Crry deficiency in complement sufficient mice: C3 consumption occurs without associated renal injury

The rodent-specific complement regulator complement receptor 1-related gene/protein-y (Crry) is critical for complement homeostasis. Gene deletion is 100% embryonically lethal; Crry-deficient (Crry−/−) mice were rescued by back-crossing onto C3 deficiency, confirming that embryo loss was complement mediated. In order to rescue viable Crry−/− mice without deleting C3, we have tested inhibition of C5 during gestation. Crry+/− females were given neutralizing anti-C5 mAb immediately prior to mating with Crry+/− males and C5 inhibition maintained through pregnancy.
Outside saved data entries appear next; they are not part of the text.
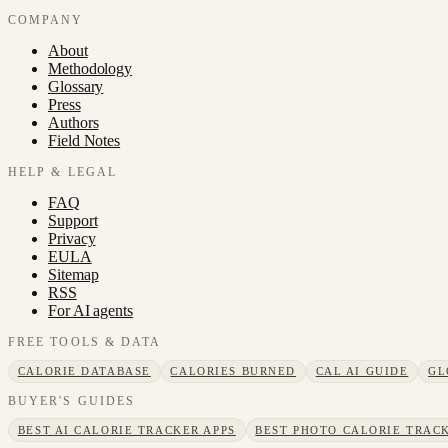
COMPANY
About
Methodology
Glossary
Press
Authors
Field Notes
HELP & LEGAL
FAQ
Support
Privacy
EULA
Sitemap
RSS
For AI agents
FREE TOOLS & DATA
CALORIE DATABASE
CALORIES BURNED
CAL AI GUIDE
GL
BUYER'S GUIDES
BEST AI CALORIE TRACKER APPS
BEST PHOTO CALORIE TRACK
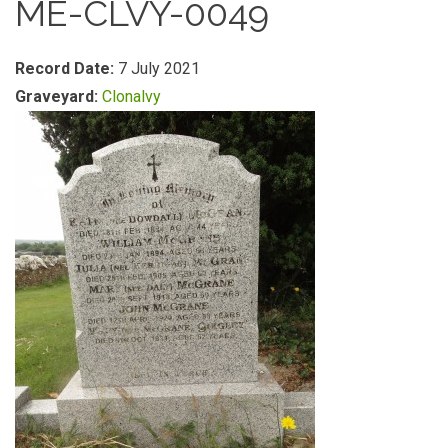
ME-CLVY-0049
Record Date:
7 July 2021
Graveyard:
Clonalvy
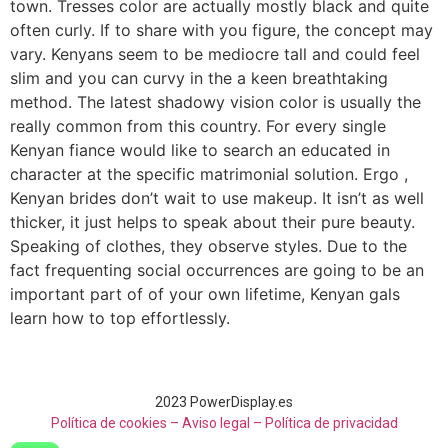
town. Tresses color are actually mostly black and quite
often curly. If to share with you figure, the concept may
vary. Kenyans seem to be mediocre tall and could feel
slim and you can curvy in the a keen breathtaking
method. The latest shadowy vision color is usually the
really common from this country. For every single
Kenyan fiance would like to search an educated in
character at the specific matrimonial solution. Ergo ,
Kenyan brides don’t wait to use makeup. It isn’t as well
thicker, it just helps to speak about their pure beauty.
Speaking of clothes, they observe styles. Due to the
fact frequenting social occurrences are going to be an
important part of of your own lifetime, Kenyan gals
learn how to top effortlessly.
2023 PowerDisplay.es
Política de cookies – Aviso legal –
Política de privacidad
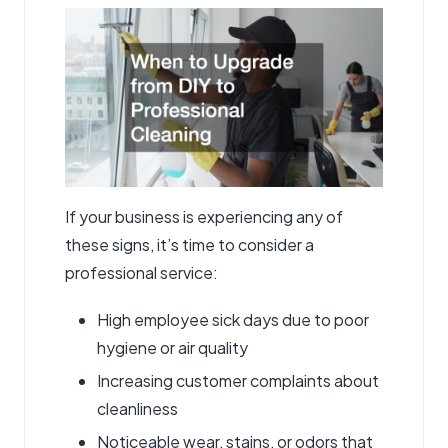
If your business is experiencing any of
these signs, it’s time to consider a
professional service:
High employee sick days due to poor
hygiene or air quality
Increasing customer complaints about
cleanliness
Noticeable wear, stains, or odors that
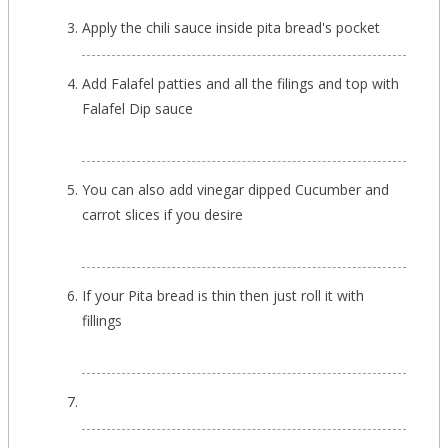
Apply the chili sauce inside pita bread's pocket
Add Falafel patties and all the filings and top with
Falafel Dip sauce
You can also add vinegar dipped Cucumber and
carrot slices if you desire
If your Pita bread is thin then just roll it with
fillings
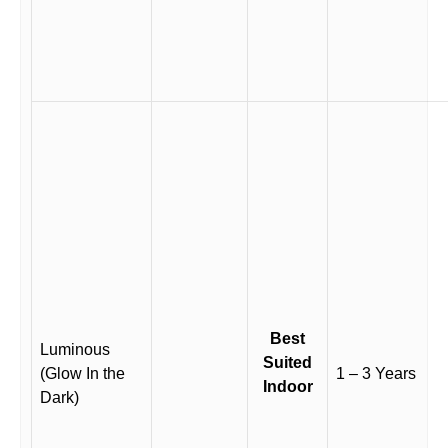
Best
Luminous
Suited
(Glow In the
1 – 3 Years
Indoor
Dark)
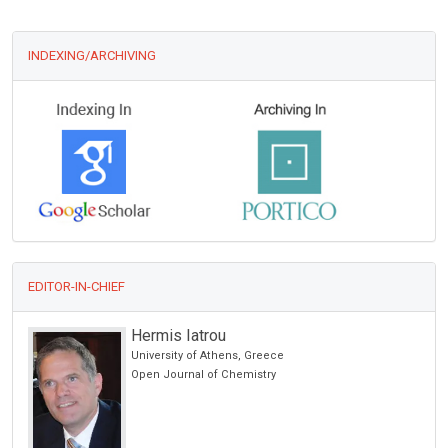
INDEXING/ARCHIVING
EDITOR-IN-CHIEF
Hermis Iatrou
University of Athens, Greece
Open Journal of Chemistry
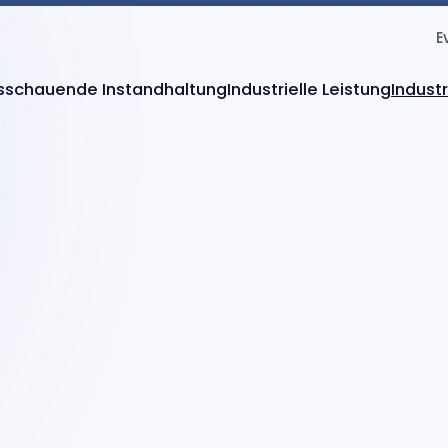
E
sschauende Instandhaltung
Industrielle Leistung
Indust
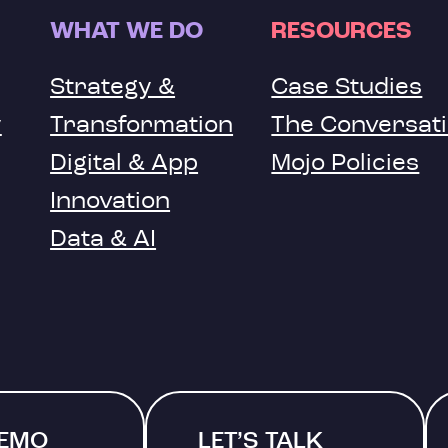
WHAT WE DO
RESOURCES
Strategy &
Case Studies
y
Transformation
The Conversat
Digital & App
Mojo Policies
Innovation
Data & AI
DEMO
LET’S TALK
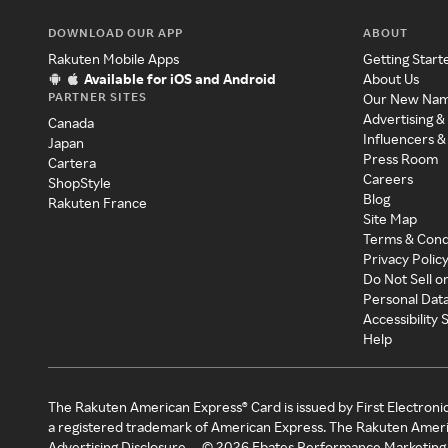
DOWNLOAD OUR APP
ABOUT
Rakuten Mobile Apps
Getting Start
Available for iOS and Android
About Us
PARTNER SITES
Our New Na
Advertising &
Canada
Influencers &
Japan
Press Room
Cartera
Careers
ShopStyle
Blog
Rakuten France
Site Map
Terms & Cond
Privacy Polic
Do Not Sell o
Personal Dat
Accessibility
Help
The Rakuten American Express® Card is issued by First Electroni
a registered trademark of American Express. The Rakuten Ameri
Advertising Disclosure
©
2026
Ebates Performance Marketing 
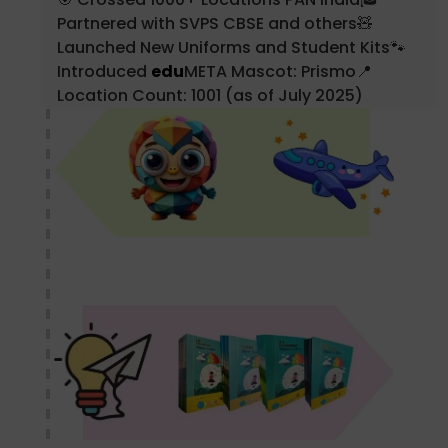
Partnered with SVPS CBSE and others🧸
Launched New Uniforms and Student Kits🐾
Introduced
edu
META Mascot: Prismo📍
Location Count: 1001 (as of July 2025)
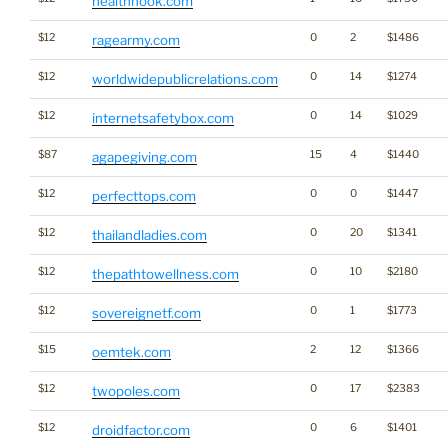
healthhook.com
$12
0
2
$1486
ragearmy.com
$12
0
14
$1274
worldwidepublicrelations.com
$12
0
14
$1029
internetsafetybox.com
$87
15
4
$1440
agapegiving.com
$12
0
0
$1447
perfecttops.com
$12
0
20
$1341
thailandladies.com
$12
0
10
$2180
thepathtowellness.com
$12
0
1
$1773
sovereignetf.com
$15
2
12
$1366
oemtek.com
$12
0
17
$2383
twopoles.com
$12
0
6
$1401
droidfactor.com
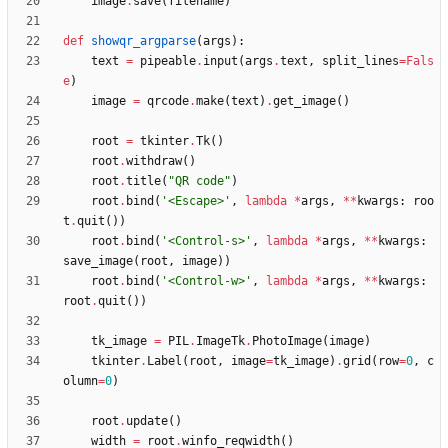
image
.
save
(
filename
)
def
showqr_argparse
(
args
)
:
text
=
pipeable
.
input
(
args
.
text
,
split_lines
=
Fals
e
)
image
=
qrcode
.
make
(
text
)
.
get_image
(
)
root
=
tkinter
.
Tk
(
)
root
.
withdraw
(
)
root
.
title
(
"
QR code
"
)
root
.
bind
(
'
<Escape>
'
,
lambda
*
args
,
*
*
kwargs
:
roo
t
.
quit
(
)
)
root
.
bind
(
'
<Control-s>
'
,
lambda
*
args
,
*
*
kwargs
:
save_image
(
root
,
image
)
)
root
.
bind
(
'
<Control-w>
'
,
lambda
*
args
,
*
*
kwargs
:
root
.
quit
(
)
)
tk_image
=
PIL
.
ImageTk
.
PhotoImage
(
image
)
tkinter
.
Label
(
root
,
image
=
tk_image
)
.
grid
(
row
=
0
,
c
olumn
=
0
)
root
.
update
(
)
width
=
root
.
winfo_reqwidth
(
)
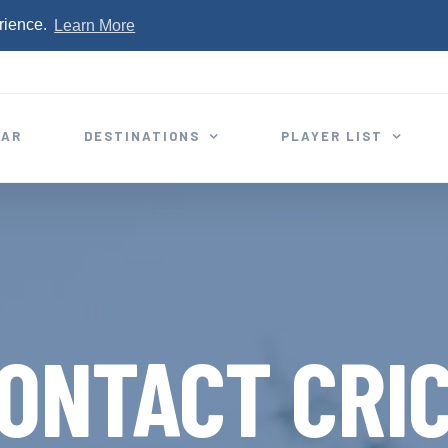
rience.
Learn More
EAR
DESTINATIONS
PLAYER LIST
ONTACT CRI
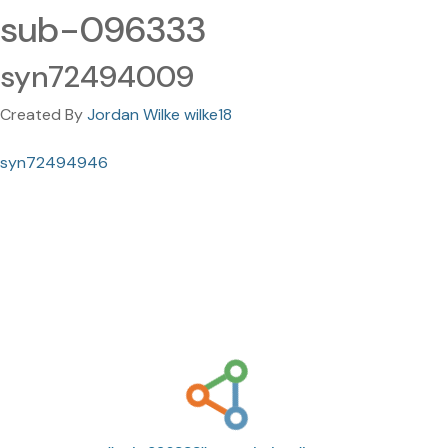
sub-096333
syn72494009
Created By
Jordan Wilke wilke18
syn72494946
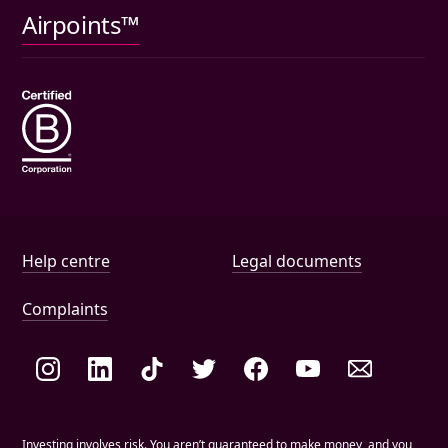
Pet insurance
Airpoints™
Wills
Help and document links
Help centre
Legal documents
Complaints
Social links
Investing involves risk. You aren’t guaranteed to make money, and you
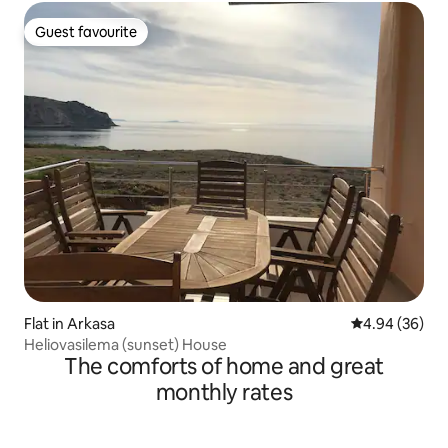
Guest favourite
Guest favourite
Flat in Arkasa
4.94 out of 5 
4.94 (36)
Heliovasilema (sunset) House
The comforts of home and great
monthly rates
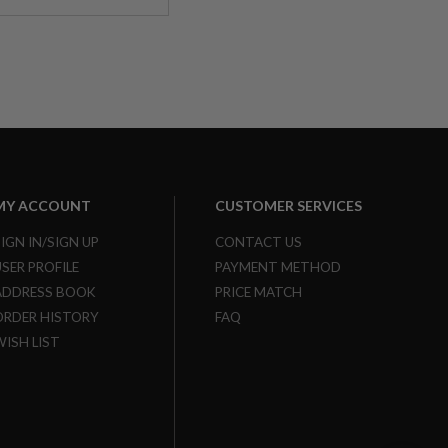
MY ACCOUNT
CUSTOMER SERVICES
SIGN IN/SIGN UP
CONTACT US
USER PROFILE
PAYMENT METHOD
ADDRESS BOOK
PRICE MATCH
ORDER HISTORY
FAQ
WISH LIST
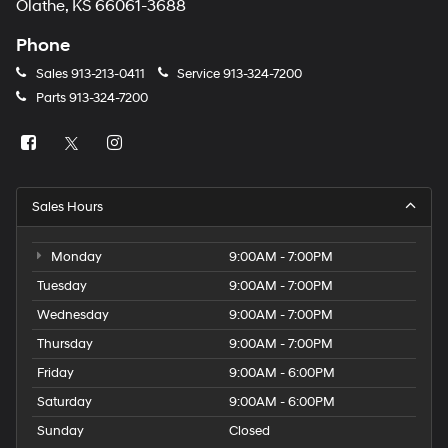
Olathe, KS 66061-3688
Phone
Sales
913-213-0411
Service
913-324-7200
Parts
913-324-7200
Sales Hours
Monday
9:00AM - 7:00PM
Tuesday
9:00AM - 7:00PM
Wednesday
9:00AM - 7:00PM
Thursday
9:00AM - 7:00PM
Friday
9:00AM - 6:00PM
Saturday
9:00AM - 6:00PM
Sunday
Closed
A single, healthy Crry−/− female was obtained and mating with Crry+/− males yielded healthy litters containing equal numbers of Crry+/− and Crry−/− pups. Inter-crossing Crry−/− mice yielded healthy litters of expected size. Although the mice were not anemic, exposure of Crry−/− erythrocytes to normal mouse serum caused C3 deposition and lysis, while transfusion into normal or C6−/− mice resulted in rapid clearance. Complement activity and C3 levels in Crry−/− mice were markedly reduced. Comparison with factor H deficient (CfH−/−) mice revealed similar levels of residual C3; however, unlike the CfH−/− mice, Crry−/− mice showed no evidence of renal injury, demonstrating distinct roles for these regulators in protecting the kidney.